Plaintiffs show that the Ventralex's IFU's inadequate warnings were the proximate cause of Mr. Milanesi's injuries. Dr. Gill testified that had he known about the Ventralex's risk of buckling, which includes ePTFE contraction and memory coil ring issues, and the ePTFE-specific risk of infection, he would not have used the Ventralex device for Mr. Milanesi's hernia repair. (ECF No. 57-4 at PageID #581, pp. 96-97; 585-86, pp. 113-15.) This is sufficient to survive summary judgment. Defendants focus on Dr. Gill's statements that he would want information about “excessive” risks (ECF No. 111 at PageID #10613), but what Dr. Gill means when he says “excessive” does not help the Defendants. Most importantly, when the Court views his testimony in the light most favorable to Plaintiffs and draws all inferences in their favor, Dr. Gill's characterization of the unaddressed risks does not override the point of his deposition testimony that he would have used a different device had he known about the risks described to him during the deposition. That his testimony may be subject to different interpretations is an issue of witness credibility for the jury.

Defendants counter that Dr. Gill had independent knowledge of the applicable risks of the Ventralex, severing any causal connection between the IFU and Mr. Milanesi's injuries. (ECF No. 404-06.) But Dr. Gill is clear that he associated the buckling and ePTFE risks with features or issues unique to the Ventralex device. (ECF No. 57-4 at PageID #581, pp. 96-97; 585-86, pp. 113-15.) The more general knowledge about hernia mesh devices that Defendants point to only demonstrates a factual issue of whether Dr. Gill in fact did not have independent knowledge of the applicable risks in light of his previous experience-which is a jury question.

Defendants also contend that Plaintiffs do not offer an adequate alternative warning from an expert. (ECF No. 57 at PageID #405.) However, “[t]here is no requirement that an expert produce an alternative warning for his testimony to be admissible.” Mizrahi v. Yamaha Motor Corp., U.S.A., No. 17-24484-CIV-SCOLA/TORRES, 2019 WL 3318527, at *11 (S.D. Fla. 2019).

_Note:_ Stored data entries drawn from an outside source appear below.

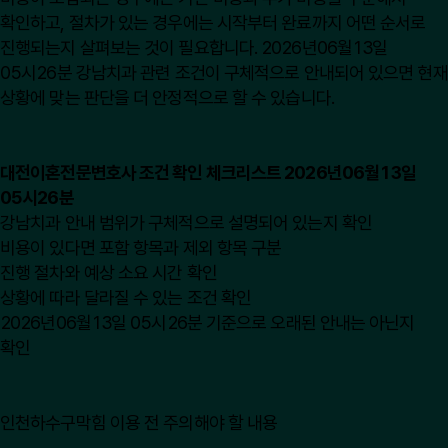
확인하고, 절차가 있는 경우에는 시작부터 완료까지 어떤 순서로
진행되는지 살펴보는 것이 필요합니다. 2026년06월13일
05시26분 강남치과 관련 조건이 구체적으로 안내되어 있으면 현재
상황에 맞는 판단을 더 안정적으로 할 수 있습니다.
대전이혼전문변호사 조건 확인 체크리스트 2026년06월13일
05시26분
강남치과 안내 범위가 구체적으로 설명되어 있는지 확인
비용이 있다면 포함 항목과 제외 항목 구분
진행 절차와 예상 소요 시간 확인
상황에 따라 달라질 수 있는 조건 확인
2026년06월13일 05시26분 기준으로 오래된 안내는 아닌지
확인
인천하수구막힘 이용 전 주의해야 할 내용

Finally, Defendants argue that Dr. Gill's statements that he would not have used the Ventralex had he known about the risks discussed above are discounted because the questions he was asked were “hypothetical.” According to Defendants, Dr. Gill has not acknowledged these risks as real, and he was not shown any reliable evidence of these risks during his deposition. (ECF No. 57 at PageID #406.) Defendants urge the Court to weigh Dr. Gill's testimony by evaluating how seriously he assessed the questions, which it cannot do. For this reason, the Court need not address the parties' dispute about Dr. Gill's review of the MSDS during his deposition and how it impacts his retrospective assessment of whether he would have taken a different route with adequate warnings. (ECF No. 57 at PageID #406-07; ECF No. 87 at PageID #6620; ECF No. 111 at PageID #10614-15.)

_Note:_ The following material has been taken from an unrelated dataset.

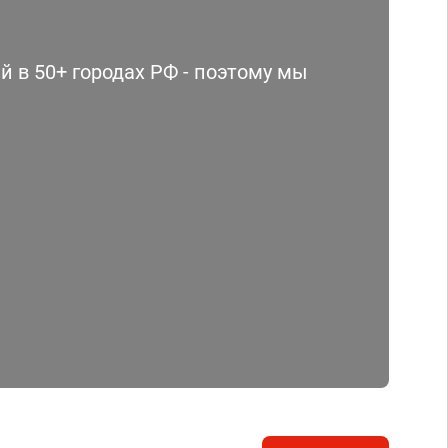
 в 50+ городах РФ - поэтому мы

E. Negligent Misrepresentations, Fraud, Fraudulent Misrepresentation, and Fraudulent Concealment

Defendants next contend that Plaintiffs' negligent misrepresentation, fraud, and fraudulent concealment/misrepresentation claims do not survive summary judgment. (ECF No. 57 at PageID #411.) Primarily, they contend that these claims are subsumed by Plaintiffs' failure to warn claim. (Id.) Plaintiffs' misrepresentation and fraud claims are not subsumed by their failure to warn claim, and they show that a reasonable jury could find that Defendants made misrepresentative or fraudulent statements.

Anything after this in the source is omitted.